#### Work task
Each entry needs to appear again, retyped exactly as it is below.

Structured page parsing data
= = = = = = =
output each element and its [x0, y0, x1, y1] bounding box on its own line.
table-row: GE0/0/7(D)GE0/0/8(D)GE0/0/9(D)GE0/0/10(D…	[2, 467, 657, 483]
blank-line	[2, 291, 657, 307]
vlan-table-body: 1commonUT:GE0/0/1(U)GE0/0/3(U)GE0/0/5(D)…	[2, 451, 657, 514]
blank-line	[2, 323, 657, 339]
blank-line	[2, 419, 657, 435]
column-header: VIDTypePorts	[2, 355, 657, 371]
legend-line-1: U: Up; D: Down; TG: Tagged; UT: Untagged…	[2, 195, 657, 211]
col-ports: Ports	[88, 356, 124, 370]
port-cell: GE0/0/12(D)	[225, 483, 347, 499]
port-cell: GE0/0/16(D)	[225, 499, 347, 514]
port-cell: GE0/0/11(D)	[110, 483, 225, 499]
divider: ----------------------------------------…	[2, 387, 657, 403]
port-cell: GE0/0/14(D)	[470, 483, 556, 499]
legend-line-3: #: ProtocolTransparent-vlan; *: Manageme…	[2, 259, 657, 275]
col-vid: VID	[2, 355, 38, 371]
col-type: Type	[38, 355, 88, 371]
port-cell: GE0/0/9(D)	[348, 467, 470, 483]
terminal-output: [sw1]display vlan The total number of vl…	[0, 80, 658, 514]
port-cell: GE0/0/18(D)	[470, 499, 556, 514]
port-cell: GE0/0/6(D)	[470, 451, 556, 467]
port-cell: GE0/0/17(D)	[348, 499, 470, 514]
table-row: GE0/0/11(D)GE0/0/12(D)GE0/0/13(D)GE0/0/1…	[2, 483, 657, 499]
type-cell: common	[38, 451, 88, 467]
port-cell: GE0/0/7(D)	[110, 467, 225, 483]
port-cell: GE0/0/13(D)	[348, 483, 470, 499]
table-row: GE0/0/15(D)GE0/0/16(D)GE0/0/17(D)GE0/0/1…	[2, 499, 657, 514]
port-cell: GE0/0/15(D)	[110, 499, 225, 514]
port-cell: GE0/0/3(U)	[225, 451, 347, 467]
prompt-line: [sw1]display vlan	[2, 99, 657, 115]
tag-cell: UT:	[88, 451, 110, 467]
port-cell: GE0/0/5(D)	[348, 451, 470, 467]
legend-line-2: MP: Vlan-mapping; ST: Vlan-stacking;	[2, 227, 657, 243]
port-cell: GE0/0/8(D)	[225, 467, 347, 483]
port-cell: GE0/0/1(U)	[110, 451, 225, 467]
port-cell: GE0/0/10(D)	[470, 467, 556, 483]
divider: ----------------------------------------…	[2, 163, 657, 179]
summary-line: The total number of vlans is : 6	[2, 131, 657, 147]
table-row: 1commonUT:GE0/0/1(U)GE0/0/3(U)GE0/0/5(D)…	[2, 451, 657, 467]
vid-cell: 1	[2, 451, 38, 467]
= = = = = = =
#### Exercise result
output each element and its [x0, y0, x1, y1] bounding box on its own line.
table-row: GE0/0/7(D)GE0/0/8(D)GE0/0/9(D)GE0/0/10(D…	[2, 467, 657, 483]
blank-line	[2, 291, 657, 307]
vlan-table-body: 1commonUT:GE0/0/1(U)GE0/0/3(U)GE0/0/5(D)…	[2, 451, 657, 514]
blank-line	[2, 323, 657, 339]
blank-line	[2, 419, 657, 435]
column-header: VIDTypePorts	[2, 355, 657, 371]
legend-line-1: U: Up; D: Down; TG: Tagged; UT: Untagged…	[2, 195, 657, 211]
col-ports: Ports	[88, 356, 124, 370]
port-cell: GE0/0/12(D)	[225, 483, 347, 499]
port-cell: GE0/0/16(D)	[225, 499, 347, 514]
port-cell: GE0/0/11(D)	[110, 483, 225, 499]
divider: ----------------------------------------…	[2, 387, 657, 403]
port-cell: GE0/0/14(D)	[470, 483, 556, 499]
legend-line-3: #: ProtocolTransparent-vlan; *: Manageme…	[2, 259, 657, 275]
col-vid: VID	[2, 355, 38, 371]
col-type: Type	[38, 355, 88, 371]
port-cell: GE0/0/9(D)	[348, 467, 470, 483]
terminal-output: [sw1]display vlan The total number of vl…	[0, 80, 658, 514]
port-cell: GE0/0/18(D)	[470, 499, 556, 514]
port-cell: GE0/0/6(D)	[470, 451, 556, 467]
port-cell: GE0/0/17(D)	[348, 499, 470, 514]
table-row: GE0/0/11(D)GE0/0/12(D)GE0/0/13(D)GE0/0/1…	[2, 483, 657, 499]
type-cell: common	[38, 451, 88, 467]
port-cell: GE0/0/7(D)	[110, 467, 225, 483]
port-cell: GE0/0/13(D)	[348, 483, 470, 499]
table-row: GE0/0/15(D)GE0/0/16(D)GE0/0/17(D)GE0/0/1…	[2, 499, 657, 514]
port-cell: GE0/0/15(D)	[110, 499, 225, 514]
port-cell: GE0/0/3(U)	[225, 451, 347, 467]
prompt-line: [sw1]display vlan	[2, 99, 657, 115]
tag-cell: UT:	[88, 451, 110, 467]
port-cell: GE0/0/5(D)	[348, 451, 470, 467]
legend-line-2: MP: Vlan-mapping; ST: Vlan-stacking;	[2, 227, 657, 243]
port-cell: GE0/0/8(D)	[225, 467, 347, 483]
port-cell: GE0/0/1(U)	[110, 451, 225, 467]
port-cell: GE0/0/10(D)	[470, 467, 556, 483]
divider: ----------------------------------------…	[2, 163, 657, 179]
summary-line: The total number of vlans is : 6	[2, 131, 657, 147]
table-row: 1commonUT:GE0/0/1(U)GE0/0/3(U)GE0/0/5(D)…	[2, 451, 657, 467]
vid-cell: 1	[2, 451, 38, 467]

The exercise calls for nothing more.